Task data ::

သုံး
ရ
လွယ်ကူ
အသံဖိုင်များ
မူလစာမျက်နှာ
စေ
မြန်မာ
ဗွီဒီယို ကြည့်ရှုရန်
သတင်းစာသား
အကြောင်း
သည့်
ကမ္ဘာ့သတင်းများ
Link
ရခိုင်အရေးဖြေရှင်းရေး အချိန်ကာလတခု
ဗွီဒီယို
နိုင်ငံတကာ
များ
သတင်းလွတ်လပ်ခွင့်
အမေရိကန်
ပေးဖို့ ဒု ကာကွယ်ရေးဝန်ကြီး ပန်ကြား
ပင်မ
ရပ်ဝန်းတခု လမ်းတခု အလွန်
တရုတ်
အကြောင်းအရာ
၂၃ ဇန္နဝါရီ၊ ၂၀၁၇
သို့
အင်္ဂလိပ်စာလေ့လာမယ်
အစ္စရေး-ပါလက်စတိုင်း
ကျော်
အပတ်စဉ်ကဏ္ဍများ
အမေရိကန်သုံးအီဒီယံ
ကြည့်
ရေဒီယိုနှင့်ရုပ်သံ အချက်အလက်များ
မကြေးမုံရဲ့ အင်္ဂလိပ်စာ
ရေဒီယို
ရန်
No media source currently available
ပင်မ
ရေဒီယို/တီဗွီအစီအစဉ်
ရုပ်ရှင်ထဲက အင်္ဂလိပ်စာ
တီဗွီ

---

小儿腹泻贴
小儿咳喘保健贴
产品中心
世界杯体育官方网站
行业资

* * *

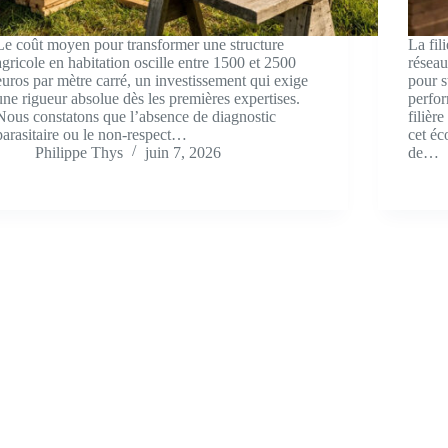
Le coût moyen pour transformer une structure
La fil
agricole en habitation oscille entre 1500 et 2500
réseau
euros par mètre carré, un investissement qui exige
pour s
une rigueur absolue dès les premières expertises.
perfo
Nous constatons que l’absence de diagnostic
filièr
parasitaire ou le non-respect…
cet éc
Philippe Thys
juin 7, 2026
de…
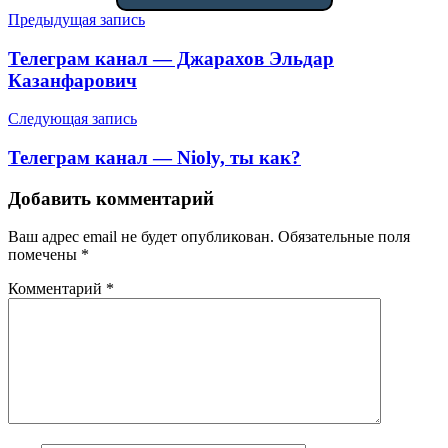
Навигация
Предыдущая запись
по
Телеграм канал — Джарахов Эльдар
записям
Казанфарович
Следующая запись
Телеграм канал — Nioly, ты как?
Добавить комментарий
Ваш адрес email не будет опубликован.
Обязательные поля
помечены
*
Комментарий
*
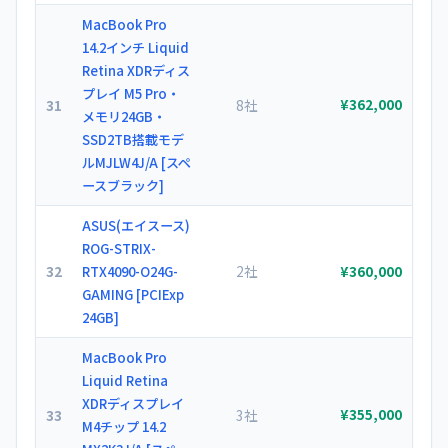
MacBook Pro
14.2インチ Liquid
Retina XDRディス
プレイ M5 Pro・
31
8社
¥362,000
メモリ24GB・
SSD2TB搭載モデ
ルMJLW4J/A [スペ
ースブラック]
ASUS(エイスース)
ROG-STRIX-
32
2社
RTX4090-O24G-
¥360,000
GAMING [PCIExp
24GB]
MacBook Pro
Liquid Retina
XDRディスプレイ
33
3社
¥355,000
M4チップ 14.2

What to do :: Reproduce each line of the records in which the string "канал" appears.

Exercise answer ::
Телеграм канал — Джарахов Эльдар
Телеграм канал — Nioly, ты как?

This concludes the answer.